I had the joy of living at the residence on Charles street and had some student colleagues who are still busy in the life and work of the Diaconate. Kay Pearson was the face of the residence. And her face was the one you wanted to see when you came through those doors. Hers were the ears which heard many a joy and sorrow. Her presence was a blessing to all who lived there.
The class preceding mine: Anne Naylor, Cheryl Kirk, Nancy Wetselaar. Leadership from Gwyn Griffith, Shelley Finson, Helene Castel and Doug Shanks and with Marion still occupying the role of Principal. Classmates such as Lori Crocker, Ray McGinnis (who was just learning the guitar at the time!), Anne Burnham, Alyson Huntley, Joan Robertson, Anne Marie Allen and others whose names I would have to look up!

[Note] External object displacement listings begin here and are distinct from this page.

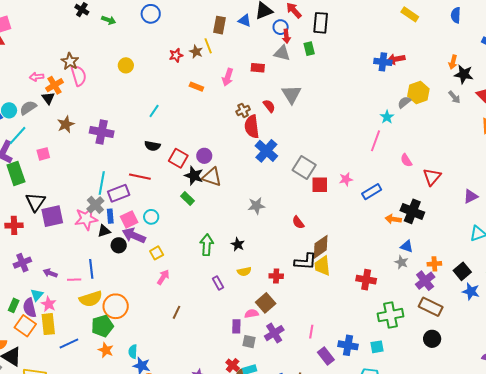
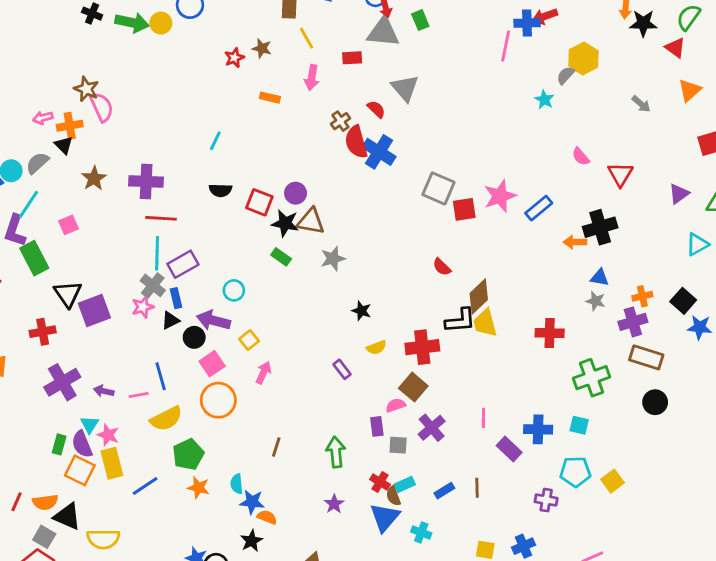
green arrow: (109, 20) -> (132, 23), size x1.6
yellow line: (208, 46) -> (306, 38), moved
gray triangle: (282, 53) -> (383, 32), size x1.4
yellow circle: (126, 65) -> (161, 23), moved
orange cross: (54, 85) -> (70, 126), turned 30
gray arrow: (454, 97) -> (641, 104), moved
pink line: (376, 141) -> (506, 46), moved
blue cross: (266, 151) -> (379, 152), moved
red line: (140, 177) -> (161, 218), moved
pink star: (346, 179) -> (500, 196), size x1.6
gray star: (256, 206) -> (333, 259), moved
black cross: (412, 211) -> (600, 227), turned -30
pink star: (86, 219) -> (143, 307), size x0.7
pink square: (129, 219) -> (212, 364), moved
green arrow: (207, 245) -> (336, 452), moved
purple cross: (22, 263) -> (62, 382), size x1.4
red cross: (276, 276) -> (422, 347), size x1.6
purple cross: (425, 281) -> (633, 322), turned 30
orange circle: (116, 306) -> (218, 400), moved
brown line: (177, 312) -> (276, 447), moved
cyan square: (377, 347) -> (579, 425), turned 32

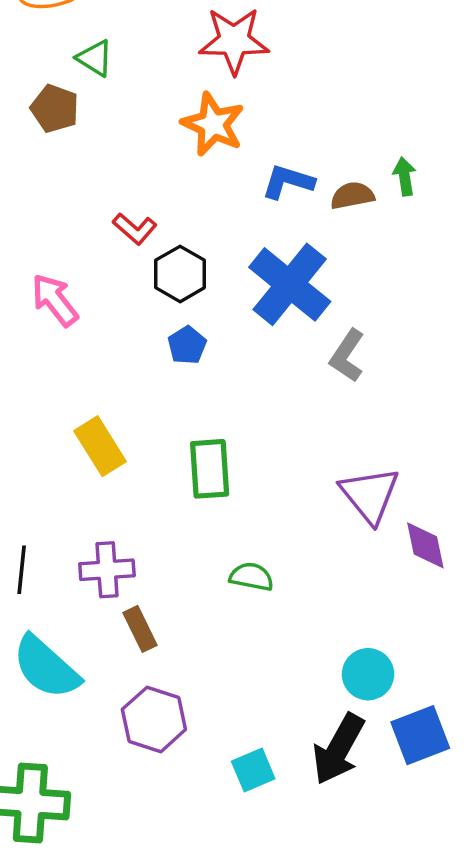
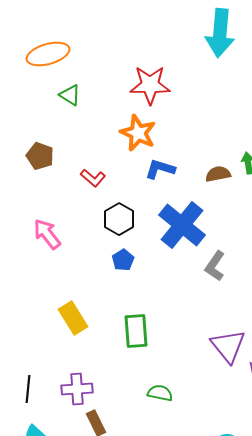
brown pentagon: (55, 109) -> (40, 156), moved
blue L-shape: (288, 182) -> (160, 169), moved
red L-shape: (135, 229) -> (93, 178), moved

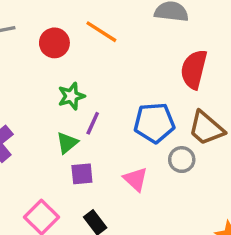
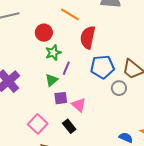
red circle: (54, 43) -> (44, 33), moved
red semicircle: (194, 69) -> (88, 37), moved
pink triangle: (136, 179) -> (79, 105), moved

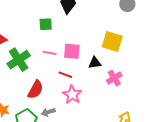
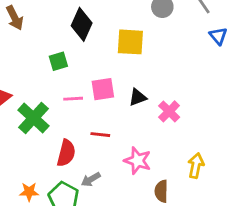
yellow square: (112, 42) -> (130, 42), moved
red line: (65, 75) -> (100, 135), moved
pink star: (72, 95) -> (138, 161), moved

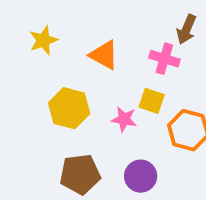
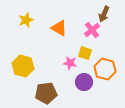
pink cross: (164, 59) -> (92, 30), turned 35
yellow hexagon: (69, 108) -> (23, 66), moved
purple circle: (141, 176) -> (84, 82), moved

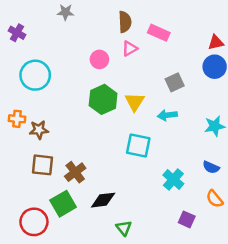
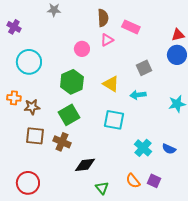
green hexagon: (103, 99) -> (72, 82), moved
yellow triangle: (135, 102) -> (111, 84), turned -30
blue semicircle: (211, 167) -> (169, 149), moved
brown cross: (75, 172) -> (62, 142), turned -30
orange semicircle: (215, 199) -> (133, 181), moved
green square: (63, 204) -> (69, 115), moved

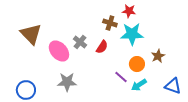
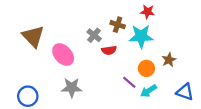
red star: (129, 11) -> (147, 12), moved
gray cross: (80, 42) -> (94, 35), moved
red semicircle: (102, 47) -> (109, 50), turned 48

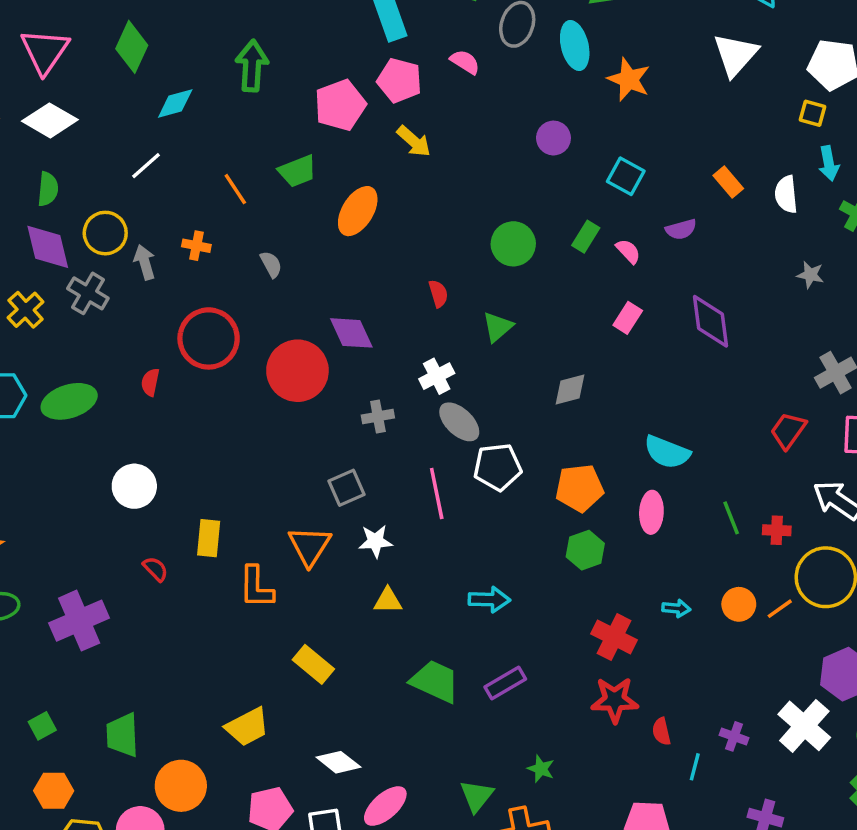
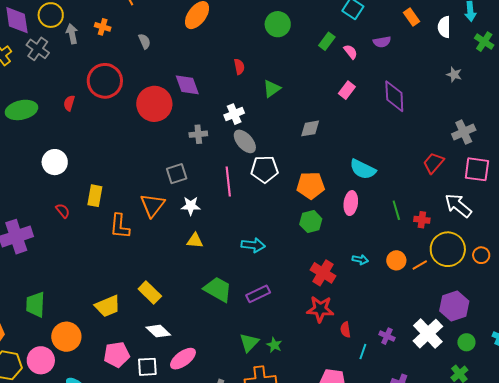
green circle: (513, 244) -> (278, 24), moved
yellow rectangle: (313, 664) -> (150, 292), moved
green triangle: (477, 796) -> (249, 343), moved

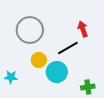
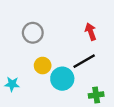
gray circle: (30, 30) -> (33, 33), size x0.7
black line: (68, 48) -> (84, 61), moved

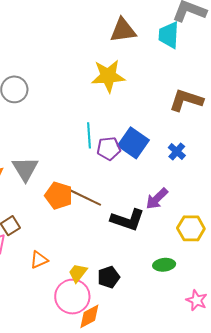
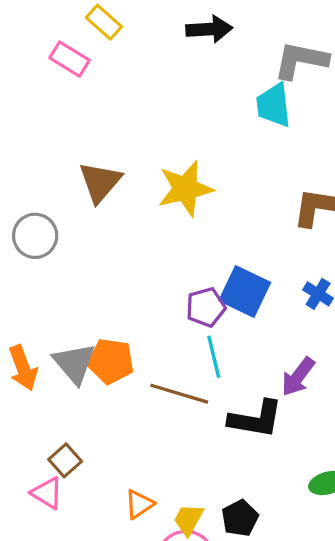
brown triangle: (123, 30) -> (100, 182), moved, turned -32
cyan line: (89, 135) -> (214, 357), moved
orange pentagon: (59, 196) -> (111, 361), moved
orange triangle: (39, 260) -> (139, 504), moved

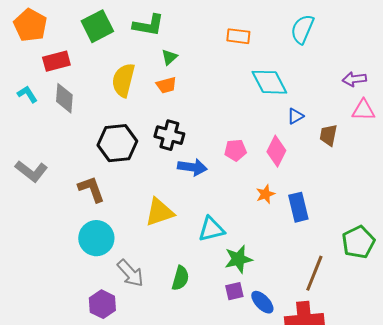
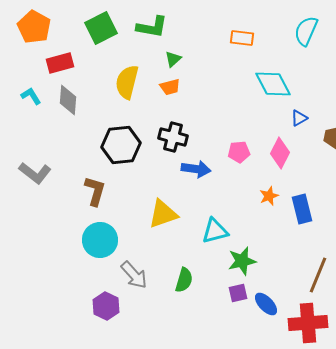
brown L-shape: (91, 189) -> (95, 191), turned 36

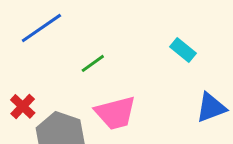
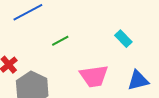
pink trapezoid: (115, 113) -> (94, 76), moved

Cheryl Kirk was a part of this class as well – she double dipped (i.e. did a second year of first year core group)!
Our peer sessions were so important as we shared goals and learning and had the support and challenge that that offers. I had my first student field placement at Victoria Village United Church and in year Two at the Juvenile Detention centre on Jarvis street. I was looking for my second placement and I was strongly “encouraged” to change from my comfortable and familiar work in a congregational setting, to work on ministry in the world. Looking back, it was a wise push that I likely didn’t know how much I needed.
Life in residence often highlighted the special program that CCS provided. I couldn’t begin to say how many conversations I had with residents who were enrolled in the MDiv program at Emmanuel who openly wished they were learning some of what we were as they felt they would be more practically prepared for congregational life. To this day I can cringe when I am at a meeting that I can tell is bereft of any good planning processes!
Images of learning the [David] KOLB model for experiential learning and preparing our core sessions with PGO’s (purpose, goals, objectives) at the top of our list for planning are still visceral sensations to me even now as I prepare for learning sessions with others. The early days of the spiral I think!
When we signed up for our learning sessions in groups, often depending on the goals we set at the beginning of the year – I remember us being intentional on balancing the head learning and the experiential learning. Helene Castel teaching us to use the experiential role play “The Game of Life” (that I remember so distinctly beginning to understand how privileged I was). We had some wonderful leadership from the community who came in an assisted us in our learning.
I remember distinctly the community of our core groups – and the learning and planning that came from that. I remember our faithful trying to figure out what ministry was going to be like for us. I remember a community of friends that kept me sane and hope-filled.
After 3 decades of ups and down, changes and challenges but mostly joy, I still am thankful for that pivotal sentence: “I think you would find a better fit for what you hope to do at the Centre for Christian Studies”.